Right now, I want to order the plans for some of these planes, but can I ever get it together to actually build one? The S6B and the Howard Hughes racer, the FIIC-2, because it was a beautiful model, and the NC-4 because Dad had some connections with it—more genealogy research—another current interest—. Some series to build—Schneider Cup Seaplanes, Thomson trophy racers, Grumman series, and planes I have flown in from Waco to Luscombe 8A, PT19, BT-13, AT-10, AT-11—the list goes on.

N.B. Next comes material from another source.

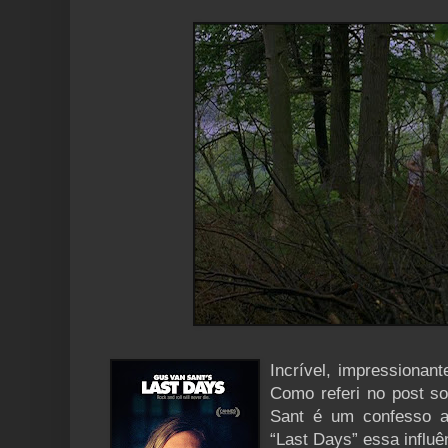
Incrível, impressionan
Como referi no post so
Sant é um confesso a
“Last Days” essa influê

Then there is the renewed interest in ship models. For years, I’ve browsed through my American Ship Models book by Grimwood but never done anything about it. Then there was the lecture at the Vanderbilt museum on building ship models, which led to the meetings of the L.I. Ship Model Society. At the same time, there were the beautiful paintings in the book I bought on sailing ships, and the stories that went with them. That resurrected a latent interest in Captain Cook, and I read two books about him, and now the book on Building the Wooden Fighting Ship, which connects with Cook, because it was in the same era of the British Navy and the same shipyards where his ships were made ready, or not made ready, for his famous voyages. Building ships of wood was an impressive undertaking and so reminiscent of the cathedral building of an earlier time. With hand tools and simple machines, these works were done.

This interest in building things has led to the feeling that there is an urge to create that is in each of us and sometimes is allowed to burst forth. When it is stifled, I am frustrated and don’t know why. This is what I want to do—with hand and eye and brain in action to create.